Istilah 'Islam' meskipun secara bahasa berarti "pasrah " bukan berarti Islam hanya diartikan sebagai
"sikap pasrah kepada Tuhan semata", tanpa melihat cara pasrah kepada
Tuhan. Karena Islam adalah nama sebuah agama yang diturunkan kepada Nabi
Muhammad saw, maka Islam juga
mengajarkan "cara pasrah" kepada Allah swt. Cara pasrah, atau cara ibadah, tidak boleh dikarang-karang
oleh manusia. Tetapi, menurut Islam, cara ibadah haruslah sesuai dengan yang
diajarkan oleh utusan Allah swt,
yaitu Nabi Muhammad saw.
Kedua, dalam
soal nama dan konsep Tuhan. Sebagaimana konsep Islamic worldview yang
ditandai dengan karakteristiknya yang otentik dan final, maka konsep Islam
tentang Tuhan, menurut Prof. Naquib al-Attas,
juga bersifat otentik dan final. Itu disebabkan, konsep Tuhan dalam Islam, dirumuskan berdasarkan wahyu dalam Al-Quran
yang juga bersifat otentik dan final. Konsep Tuhan dalam Islam memiliki sifat
yang khas yang tidak sama dengan konsepsi Tuhan dalam agama-agama lain, tidak
sama dengan konsep Tuhan dalam tradisi filsafat Yunani; tidak sama dengan
konsep Tuhan dalam filsafat Barat modern 3 atau pun dalam tradisi mistik Barat dan Timur. 4
Bait pertama dalam
Aqidah Thahawiyah yang ditulis oleh Abu Ja'far ath-Thahawi (239-321H), dan
disandarkan pada Imam Abu Hanifah, Abu Yusuf, Imam Syaibani, menyatakan: "Naqūlu fii tawqīdillāhi mu'taqidīna –
bitawfiqillāhi: Innallāha wāhidun lā syarīkalahu." Dalam Kitab Aqidatul Awam – yang biasa
dimadrasah-madrasah Ibtidaiyah -- ditulis bait pertama kitab ini: "Abda'u bismillāhi wa-arrahmāni - wa bi-arahīmi
dā'imil ihsani." Ayat pertama dalam al-Quran juga berbunyi "Bismillāhir rahmānir rahāmi", dengan nama Allah Yang Maha
Pengasih lagi Maha Penyayang.
Tuhan, dalam Islam,
dikenal dengan nama Allah. Lafaz 'Allah'
dibaca dengan bacaan yang tertentu. Kata "Allah" tidak boleh
diucapkan sembarangan, tetapi harus sesuai dengan yang dicontohkan Rasulullah
saw, sebagaimana bacaan-bacaan ayat-ayat dalam al-Quran. 5 Dengan adanya ilmul qiraat yang berdasarkan pada sanad –
yang sampai pada Rasulullah saw – maka kaum Muslimin tidak menghadapi masalah
dalam penyebutan nama Tuhan. Umat Islam juga tidak berbeda pendapat tentang
nama Tuhan, bahwa nama Tuhan yang sebenarnya ialah Allah. Dengan demikian,
"nama Tuhan", yakni "Allah" juga bersifat otentik dan
final, karena menemukan sandaran yang kuat, dari sanad mutawatir yang sampai
kepada Rasulullah saw. Umat Islam tidak melakukan 'spekulasi filosofis' untuk
menyebut nama Allah 6 , karena nama itu sudah dikenalkan langsung oleh Allah
SWT – melalui al-Quran, dan diajarkan langsung cara melafalkannya oleh Nabi
Muhammad saw.
Dalam konsepsi Islam,
Allah adalah nama diri (proper name) dari Dzat Yang Maha Kuasa 7 , yang memiliki nama dan sifat-sifat tertentu.
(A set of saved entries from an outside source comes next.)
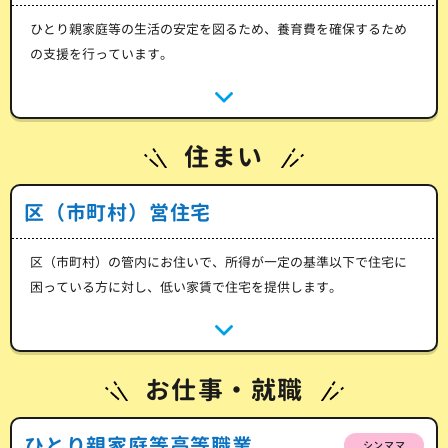
ひとり親家庭等の生活の安定を図るため、養育費を確保するため
の支援を行っています。
住まい
区（市町村）営住宅
区（市町村）の管内にお住いで、所得が一定の基準以下で住宅に
困っている方に対し、低い家賃で住宅を提供します。
お仕事・就職
ひとり親家庭等高等職業
シンママ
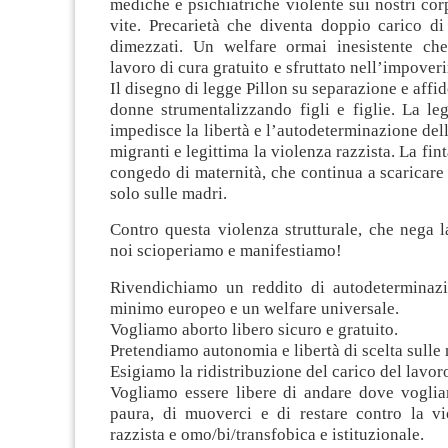
mediche e psichiatriche violente sui nostri corp
vite. Precarietà che diventa doppio carico di
dimezzati. Un welfare ormai inesistente che
lavoro di cura gratuito e sfruttato nell’impover
Il disegno di legge Pillon su separazione e affid
donne strumentalizzando figli e figlie. La le
impedisce la libertà e l’autodeterminazione dell
migranti e legittima la violenza razzista. La finta
congedo di maternità, che continua a scaricare l
solo sulle madri.
Contro questa violenza strutturale, che nega la
noi scioperiamo e manifestiamo!
Rivendichiamo un reddito di autodeterminazi
minimo europeo e un welfare universale.
Vogliamo aborto libero sicuro e gratuito.
Pretendiamo autonomia e libertà di scelta sulle 
Esigiamo la ridistribuzione del carico del lavoro
Vogliamo essere libere di andare dove vogli
paura, di muoverci e di restare contro la vio
razzista e omo/bi/transfobica e istituzionale.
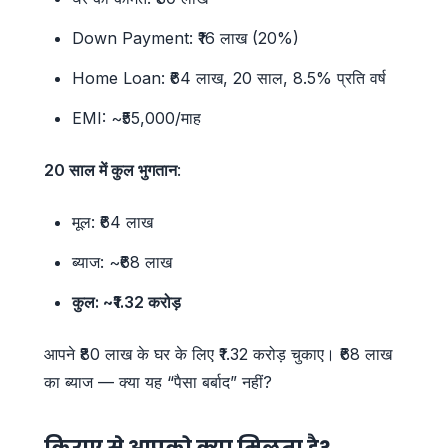
Down Payment: ₹16 लाख (20%)
Home Loan: ₹64 लाख, 20 साल, 8.5% प्रति वर्ष
EMI: ~₹55,000/माह
20 साल में कुल भुगतान
:
मूल: ₹64 लाख
ब्याज: ~₹68 लाख
कुल: ~₹1.32 करोड़
आपने ₹80 लाख के घर के लिए ₹1.32 करोड़ चुकाए। ₹68 लाख
का ब्याज — क्या यह “पैसा बर्बाद” नहीं?
किराए से आपको क्या मिलता है?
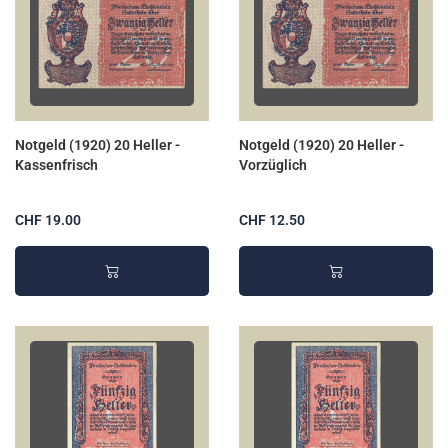
Notgeld (1920) 20 Heller -
Notgeld (1920) 20 Heller -
Kassenfrisch
Vorzüglich
CHF 19.00
CHF 12.50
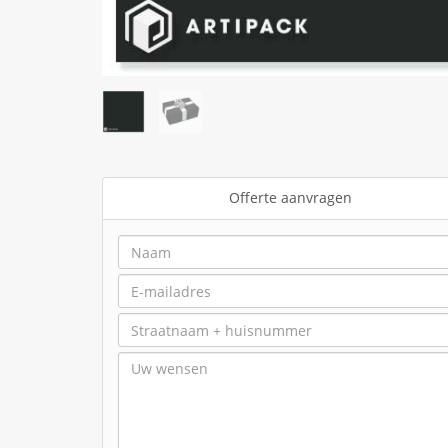
Offerte aanvragen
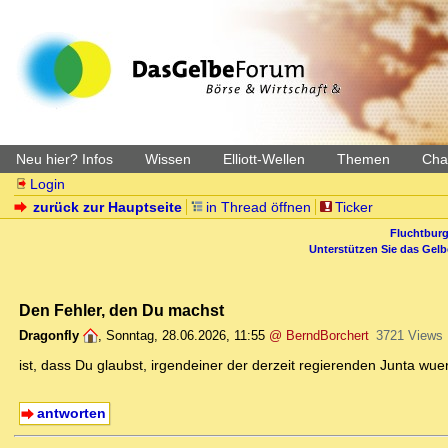
Neu hier? Infos
Wissen
Elliott-Wellen
Themen
Char
Login
zurück zur Hauptseite
in Thread öffnen
Ticker
Fluchtburg
Unterstützen Sie das Gel
Den Fehler, den Du machst
Dragonfly
,
Sonntag, 28.06.2026, 11:55
@ BerndBorchert
3721 Views
ist, dass Du glaubst, irgendeiner der derzeit regierenden Junta wu
antworten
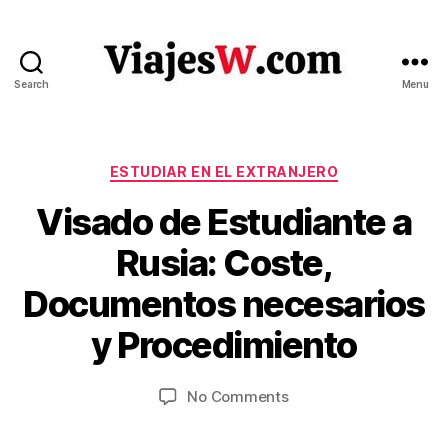
Search
Menu
Viajes
Categories
ESTUDIAR EN EL EXTRANJERO
Visado de Estudiante a
Rusia: Coste,
J
B
Documentos necesarios
u
y
V
l
y Procedimiento
ia
y
je
4
Post
Post
on
No Comments
s
,
author
date
Visado
w
2
de
.c
0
Sifat-sifat Allah dan nama-nama-Nya pun sudah dijelaskan dalam al-Quran,
sehingga tidak memberikan kesempatan kepada terjadinya spekulasi akal dalam
masalah ini. Tuhan orang Islam adalah jelas, yakni Allah, yang SATU, tidak
beranak dan tidak diperanakkan, dan tidak ada sesuatu pun yang serupa dengan
Dia. (QS 112). Dan syahadat Islam pun begitu jelas: "La ilaha illallah,
Muhammadur Rasulullah" -- Tidak ada tuhan selain Allah, dan Muhammad
adalah utusan Allah". Syahadat Islam ini juga bersifat final dan tidak
mengalami perubahan sejak zaman Rasulullah saw sampai Hari Kiamat. Kaum Muslim
di seluruh dunia – dengan latar belakang budaya dan bahasa yang berbeda – juga
menyebut dan mengucapkan nama Allah dengan cara yang sama. 8 Karena itu, umat Islam praktis tidak mengalami perbedaan
yang mendasar dalam masalah konsep 'Tuhan'. Karen Armstrong menulis dalam
bukunya:
"Al-Quran sangat mewaspadai spekulasi teologis,
mengesampingkannya sebagai zhanna,
yaitu menduga-duga tentang sesuatu yang tak mungkin diketahui atau dibuktikan
oleh siapa pun. Doktrin Kristen tentang Inkarnasi dan Trinitas tampaknya
merupakan contoh pertama zhanna dan
tidak mengherankan jika umat Muslim memandang ajaran-ajaran itu sebagai
penghujatan." 9
Ketiga, karakteristik Islam sebagai agama wahyu bisa dilihat
dari tata cara ibadah/ritual dalam Islam yang semuanya berdasarkan pada
al-wahyu (Al-Quran dan As-Sunnah). Karena keotentikan wahyu dalam Islam, maka
Islam juga memiliki konsep ibadah yang final dan otentik, tetap sepanjang
zaman, dan tidak berubah-ubah mengikuti dinamika perkembangan zaman. Islam
memiliki ibadah yang satu, yang melintasi zaman dan tempat. Kapan pun dan di
mana pun, umat Islam melakukan shalat, puasa, haji, zakat, dengan cara yang sama, dan tidak tergantung
pada kondisi waktu dan tempat. Tentu saja, ini adalah konsep pokok, bukan
konsep furu’iyyah yang memungkinkan terjadinya perbedaan pada sejumlah masalah
furu’. Tetapi, perlu dicatat, bahwa hanya umat Islam-lah yang kini memiliki
ritual yang satu. Ke masjid mana pun umat Islam melakukan shalat, pasti
melaksanakan shalat subuh dua rakaat, dimulai dari takbir ’Allahu Akbar’ dan
diakhiri dengan salam. Tradisi seperti ini berbeda dengan konsep agama-agama
lain yang memiliki ritual yang berbeda-beda, tergantung waktu dan tempat.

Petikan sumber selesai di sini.